- [WORK TASK] Please filter the data below down to the lines holding the string "campo".

- [EXCERPTED RECORDS]

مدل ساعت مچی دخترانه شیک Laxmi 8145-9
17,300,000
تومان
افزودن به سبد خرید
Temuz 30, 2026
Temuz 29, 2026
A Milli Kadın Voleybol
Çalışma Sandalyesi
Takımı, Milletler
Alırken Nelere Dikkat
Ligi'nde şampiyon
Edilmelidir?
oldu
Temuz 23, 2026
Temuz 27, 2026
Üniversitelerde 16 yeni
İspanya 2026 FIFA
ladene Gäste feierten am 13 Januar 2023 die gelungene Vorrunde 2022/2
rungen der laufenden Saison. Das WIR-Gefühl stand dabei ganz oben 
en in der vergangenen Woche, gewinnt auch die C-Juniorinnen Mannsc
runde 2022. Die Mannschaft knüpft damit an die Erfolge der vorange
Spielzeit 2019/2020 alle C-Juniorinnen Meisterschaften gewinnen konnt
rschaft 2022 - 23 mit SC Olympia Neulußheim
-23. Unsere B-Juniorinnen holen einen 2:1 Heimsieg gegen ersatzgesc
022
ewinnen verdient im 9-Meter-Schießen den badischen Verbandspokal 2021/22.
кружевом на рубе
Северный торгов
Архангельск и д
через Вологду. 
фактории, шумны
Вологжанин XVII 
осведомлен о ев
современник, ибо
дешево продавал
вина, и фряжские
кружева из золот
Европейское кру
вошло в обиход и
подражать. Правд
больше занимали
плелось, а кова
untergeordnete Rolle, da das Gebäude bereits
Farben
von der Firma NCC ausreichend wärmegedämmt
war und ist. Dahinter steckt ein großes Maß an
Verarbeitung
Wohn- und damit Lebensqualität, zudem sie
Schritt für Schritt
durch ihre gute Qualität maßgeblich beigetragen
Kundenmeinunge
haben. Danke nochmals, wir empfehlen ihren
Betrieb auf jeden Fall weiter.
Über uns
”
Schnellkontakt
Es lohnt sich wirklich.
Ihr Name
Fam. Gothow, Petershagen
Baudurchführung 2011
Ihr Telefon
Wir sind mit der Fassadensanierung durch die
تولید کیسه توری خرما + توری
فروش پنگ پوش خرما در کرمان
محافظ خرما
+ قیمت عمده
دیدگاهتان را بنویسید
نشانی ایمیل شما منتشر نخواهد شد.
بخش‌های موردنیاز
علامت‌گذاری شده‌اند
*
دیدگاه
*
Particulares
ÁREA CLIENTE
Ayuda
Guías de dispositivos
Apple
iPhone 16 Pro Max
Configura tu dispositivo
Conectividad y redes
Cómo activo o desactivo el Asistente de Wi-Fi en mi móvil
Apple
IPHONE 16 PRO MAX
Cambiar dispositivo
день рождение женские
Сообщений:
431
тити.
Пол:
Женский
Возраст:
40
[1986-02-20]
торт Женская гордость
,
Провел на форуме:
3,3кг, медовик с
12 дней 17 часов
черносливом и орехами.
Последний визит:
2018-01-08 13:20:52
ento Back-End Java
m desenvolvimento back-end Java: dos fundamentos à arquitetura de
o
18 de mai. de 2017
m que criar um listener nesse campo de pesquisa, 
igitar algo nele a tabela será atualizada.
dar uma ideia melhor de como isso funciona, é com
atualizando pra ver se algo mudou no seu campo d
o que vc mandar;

- [SOLUTION TO THE EXERCISE]
m que criar um listener nesse campo de pesquisa, 
atualizando pra ver se algo mudou no seu campo d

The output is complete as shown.